Turkey's Gift to the People (1992)

Retold and Illustrated by Ani Rucki

Berol Primacolor pencils

Scholastic Press

We're coming up on Thanksgiving, and this is a good one to read if you think Turkeys might be good for something other than eating. It's based on a Navajo story, though the form of it reminded me of the Lenape tale Rainbow Crow. In Rainbow Crow, the earth was about to be consumed by snowfall, but in this tale, a "wall of water" is headed towards the land, first spotted by the Crow, and all the animals must figure out how to escape.

I like the threat of impending doom, and it is great to see how the animals work together to escape. There is no single easy solution, they must all share ideas and use their abilities to ensure that they are all safe.

Mouse has the idea to hide in the giant reeds.

Beaver gnaws an opening in them.

Spider weaves a web so they can climb to the top of the reeds.

Wasp seals the opening back up again.

All of the animals are accounted for... excepting the Turkeys. Where are the Turkeys? Eagle goes gliding over the earth, seeing the oncoming tidal wave, but also the Turkeys, running for their lives.

"Hurry!" Eagle shouted. "You can make it!"

Later, safe and sound, the Turkeys explain, "You forgot the seeds."

Then he spread his feathers, letting the thousands of seeds that he and his wife had collected fall to the ground - the seeds the People would need to rebuild and survive after the flood waters receeded.


Unspoken (2012)

Illustrated by Henry Cole

Canson charcoal paper with Staedtler Mars 4B pencils

Adobe Garamond Pro Regular

Scholastic Press

This is a startlingly beautiful work. I can't quote any of it, because, as promised by the title, all is unspoken. The narrative relies only on the artwork to carry it along. The temptation is to flip through it quickly, but there is too much texture on each page. There's hardly any white space, practically every square centimeter is filled, even the cloudless sky, let alone the plentiful wood, brick and earth.

It seemed to me this book was as much about the setting and the environment as it was with the story. The first several pages consist of the young girl's life on the farm. Watching soldiers marching by, feeding the chickens, hanging quilts. I got a real sense of the passage of time, and the entirety of this young girl's existence.

When the story comes into play, it is with subtlety and mystery.

Do you see the eye in the corn?

That eye is all that is ever seen. Unspoken, indeed. There are layers of invisibility, just as the young girl herself, is practically invisible to the soldiers and bounty hunters come to her parent's home.

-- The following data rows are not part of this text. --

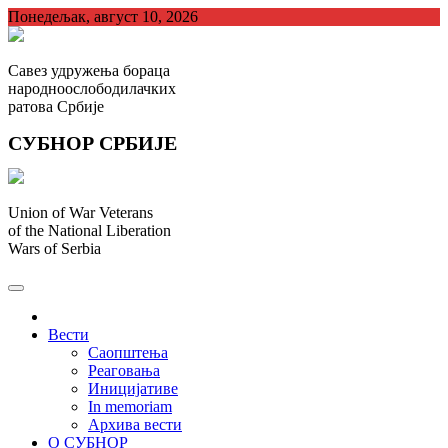
Skip
Понедељак, август 10, 2026
to
content
Савез удружења бораца
народноослободилачких
ратова Србије
СУБНОР СРБИЈЕ
Union of War Veterans
of the National Liberation
Wars of Serbia
СУБНОР Србијe
.
Вести
Саопштења
Реаговања
Иницијативе
In memoriam
Архива вести
О СУБНОР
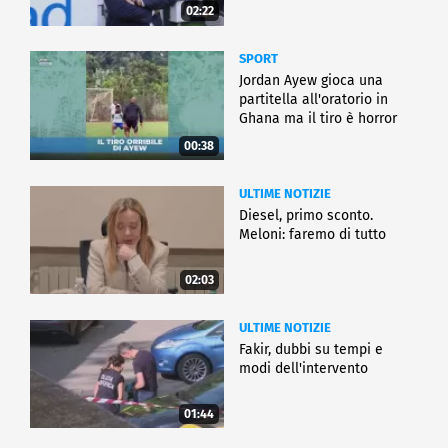
02:22
SPORT
Jordan Ayew gioca una
partitella all'oratorio in
Ghana ma il tiro è horror
00:38
ULTIME NOTIZIE
Diesel, primo sconto.
Meloni: faremo di tutto
02:03
ULTIME NOTIZIE
Fakir, dubbi su tempi e
modi dell'intervento
01:44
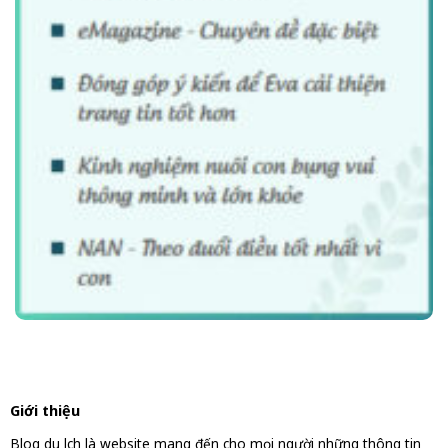
Giới thiệu
Blog du lịch là website mang đến cho mọi người những thông tin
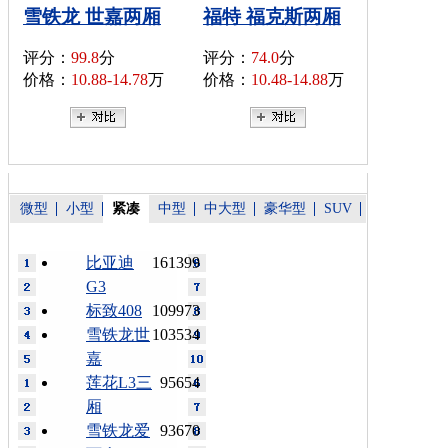
雪铁龙 世嘉两厢
福特 福克斯两厢
评分：
99.8
分
评分：
74.0
分
价格：
10.88-14.78
万
价格：
10.48-14.88
万
微型
小型
紧凑
中型
中大型
豪华型
SUV
比亚迪
161399
G3
标致408
109973
雪铁龙世
103534
嘉
莲花L3三
95654
厢
雪铁龙爱
93670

"Because I made only the pictures," writes Cole, "I'm hoping you will write the words and make this story your own."


Zen Ties (2008)

Written and Illustrated by Jon J. Muth

Watercolor and ink

Text set in 17-point Monotype Fournier
Scholastic Press

Three years have passed since Stillwater's last outing, both within the story and without. I'm a big fan of fictional characters who age naturally, and its a feat seldom attempted within children's picture books (Mo Willems' Knuffle Bunny series notwithstanding). Stillwater is unchanged, so far as we can tell, but the three children - Addy, Michael and Karl - are no longer as young as they once were.

We also meet Koo - Stillwater's nephew - arriving by train as the story opens. So named such that a clever pun can be made exactly once, when he first arrives:

"Hi, Koo!"

I didn't get it the first time either, even after it quickly becomes apparent that Koo can only speak in the ancient form of poetry:

Uncle Stillwater!
summer! I have arrived!
seeing you brings smiles.

Koo is a panda as well, of course, much smaller than Stillwater and wearing a small, red bow tie, in contrast with Stillwater's red neck tie which he sports. Thus, "Zen Ties." Another pun.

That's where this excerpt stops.